====== Data shown

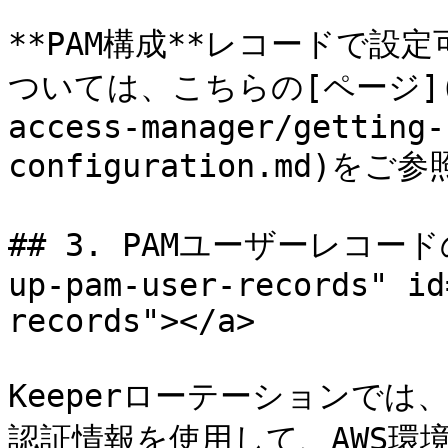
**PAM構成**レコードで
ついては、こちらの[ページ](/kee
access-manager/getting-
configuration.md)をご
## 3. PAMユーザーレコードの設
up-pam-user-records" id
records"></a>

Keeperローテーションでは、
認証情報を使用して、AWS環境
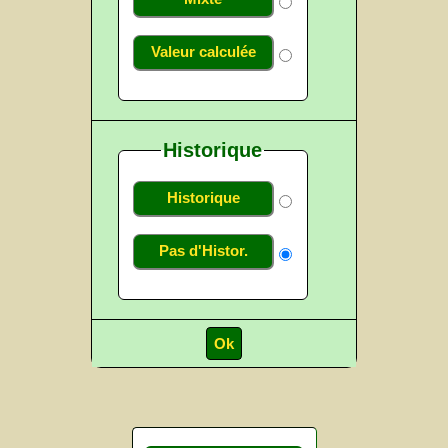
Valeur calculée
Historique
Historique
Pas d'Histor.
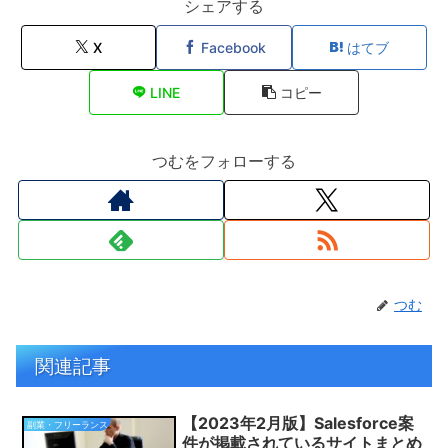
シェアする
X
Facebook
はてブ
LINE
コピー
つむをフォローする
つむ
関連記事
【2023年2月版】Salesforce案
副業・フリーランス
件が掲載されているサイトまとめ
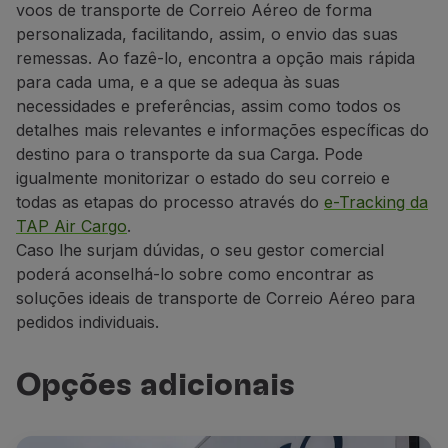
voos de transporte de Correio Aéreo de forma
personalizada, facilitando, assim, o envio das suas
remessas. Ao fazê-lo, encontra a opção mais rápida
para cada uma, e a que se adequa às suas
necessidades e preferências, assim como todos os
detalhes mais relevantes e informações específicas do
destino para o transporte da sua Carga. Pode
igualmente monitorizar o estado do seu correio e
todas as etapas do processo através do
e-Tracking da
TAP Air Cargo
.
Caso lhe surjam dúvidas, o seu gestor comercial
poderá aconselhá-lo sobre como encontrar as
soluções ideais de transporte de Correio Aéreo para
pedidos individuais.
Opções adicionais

============
====== Data shown

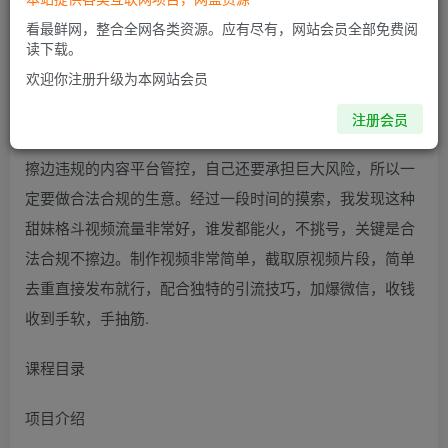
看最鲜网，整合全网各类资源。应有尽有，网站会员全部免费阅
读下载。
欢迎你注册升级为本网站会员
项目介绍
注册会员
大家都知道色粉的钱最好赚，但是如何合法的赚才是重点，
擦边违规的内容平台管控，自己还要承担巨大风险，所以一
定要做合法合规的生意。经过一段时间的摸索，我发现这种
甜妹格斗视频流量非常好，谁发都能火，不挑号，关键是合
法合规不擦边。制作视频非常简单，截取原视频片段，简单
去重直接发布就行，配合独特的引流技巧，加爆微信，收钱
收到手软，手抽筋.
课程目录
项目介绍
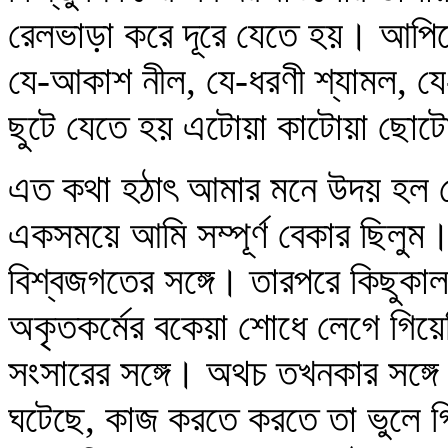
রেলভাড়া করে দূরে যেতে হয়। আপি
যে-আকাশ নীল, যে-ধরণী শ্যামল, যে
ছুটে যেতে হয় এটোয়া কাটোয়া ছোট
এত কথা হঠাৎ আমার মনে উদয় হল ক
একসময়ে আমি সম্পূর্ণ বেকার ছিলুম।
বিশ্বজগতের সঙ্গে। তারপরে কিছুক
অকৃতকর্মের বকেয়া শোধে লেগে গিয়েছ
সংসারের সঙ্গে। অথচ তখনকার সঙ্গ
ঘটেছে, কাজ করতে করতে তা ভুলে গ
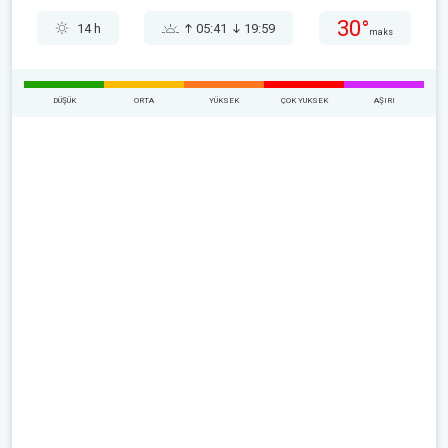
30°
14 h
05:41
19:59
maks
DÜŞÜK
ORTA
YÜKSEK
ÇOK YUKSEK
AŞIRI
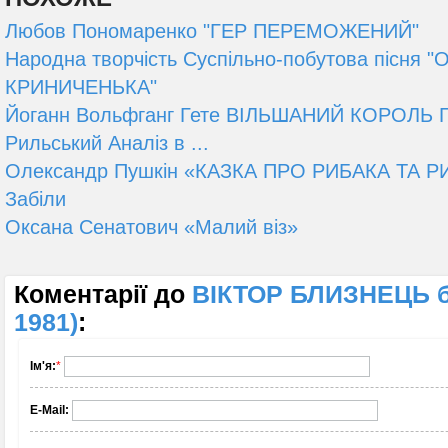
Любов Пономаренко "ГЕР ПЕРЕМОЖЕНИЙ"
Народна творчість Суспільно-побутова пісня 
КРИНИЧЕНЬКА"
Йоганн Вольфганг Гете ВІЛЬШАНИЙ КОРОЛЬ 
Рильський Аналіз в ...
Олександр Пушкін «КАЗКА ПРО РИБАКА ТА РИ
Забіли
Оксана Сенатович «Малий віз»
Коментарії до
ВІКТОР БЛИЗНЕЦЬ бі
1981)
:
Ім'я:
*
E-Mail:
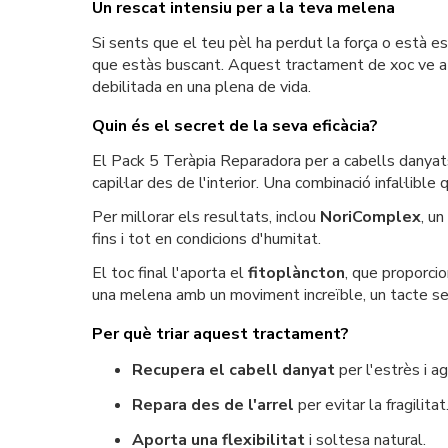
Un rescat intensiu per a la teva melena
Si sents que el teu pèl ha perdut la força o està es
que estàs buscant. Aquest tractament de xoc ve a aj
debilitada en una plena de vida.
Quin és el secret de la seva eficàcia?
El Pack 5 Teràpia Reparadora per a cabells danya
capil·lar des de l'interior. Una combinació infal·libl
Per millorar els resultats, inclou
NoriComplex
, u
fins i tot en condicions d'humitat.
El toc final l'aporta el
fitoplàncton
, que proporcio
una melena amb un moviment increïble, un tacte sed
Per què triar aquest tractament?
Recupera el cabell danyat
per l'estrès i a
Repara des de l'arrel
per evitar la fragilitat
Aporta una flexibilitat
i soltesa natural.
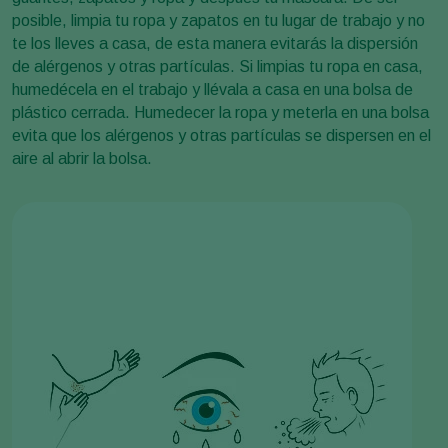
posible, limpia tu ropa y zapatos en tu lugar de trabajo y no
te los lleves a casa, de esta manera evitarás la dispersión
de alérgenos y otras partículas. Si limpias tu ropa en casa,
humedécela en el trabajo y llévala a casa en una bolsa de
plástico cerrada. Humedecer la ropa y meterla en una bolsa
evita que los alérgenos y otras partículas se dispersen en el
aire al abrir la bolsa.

============
====== Data shown

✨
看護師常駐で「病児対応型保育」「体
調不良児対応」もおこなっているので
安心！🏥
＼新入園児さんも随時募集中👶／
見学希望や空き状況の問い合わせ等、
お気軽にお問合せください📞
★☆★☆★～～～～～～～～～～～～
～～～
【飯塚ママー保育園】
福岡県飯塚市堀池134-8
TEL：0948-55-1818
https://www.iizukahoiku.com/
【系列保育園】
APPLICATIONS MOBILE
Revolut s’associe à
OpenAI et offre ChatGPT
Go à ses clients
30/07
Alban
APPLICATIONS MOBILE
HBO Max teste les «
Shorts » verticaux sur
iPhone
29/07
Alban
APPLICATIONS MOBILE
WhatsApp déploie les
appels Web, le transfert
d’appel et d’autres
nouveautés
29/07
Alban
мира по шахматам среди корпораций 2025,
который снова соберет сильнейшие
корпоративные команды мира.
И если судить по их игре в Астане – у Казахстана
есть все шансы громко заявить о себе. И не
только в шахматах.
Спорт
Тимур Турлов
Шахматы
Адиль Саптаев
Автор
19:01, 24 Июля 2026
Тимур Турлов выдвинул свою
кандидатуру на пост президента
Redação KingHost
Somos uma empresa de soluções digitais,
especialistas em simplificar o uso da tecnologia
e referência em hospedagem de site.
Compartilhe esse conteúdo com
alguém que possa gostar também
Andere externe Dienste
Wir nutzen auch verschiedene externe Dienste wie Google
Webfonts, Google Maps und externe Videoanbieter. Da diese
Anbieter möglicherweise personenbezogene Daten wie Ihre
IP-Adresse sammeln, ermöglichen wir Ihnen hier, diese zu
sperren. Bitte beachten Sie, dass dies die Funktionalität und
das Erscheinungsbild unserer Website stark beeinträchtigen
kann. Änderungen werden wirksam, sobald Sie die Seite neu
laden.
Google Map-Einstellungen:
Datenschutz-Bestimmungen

============

Work request => Please show every line of the records that holds the word "transporte".

Reply =>
voos de transporte de Correio Aéreo de forma
destino para o transporte da sua Carga. Pode
soluções ideais de transporte de Correio Aéreo para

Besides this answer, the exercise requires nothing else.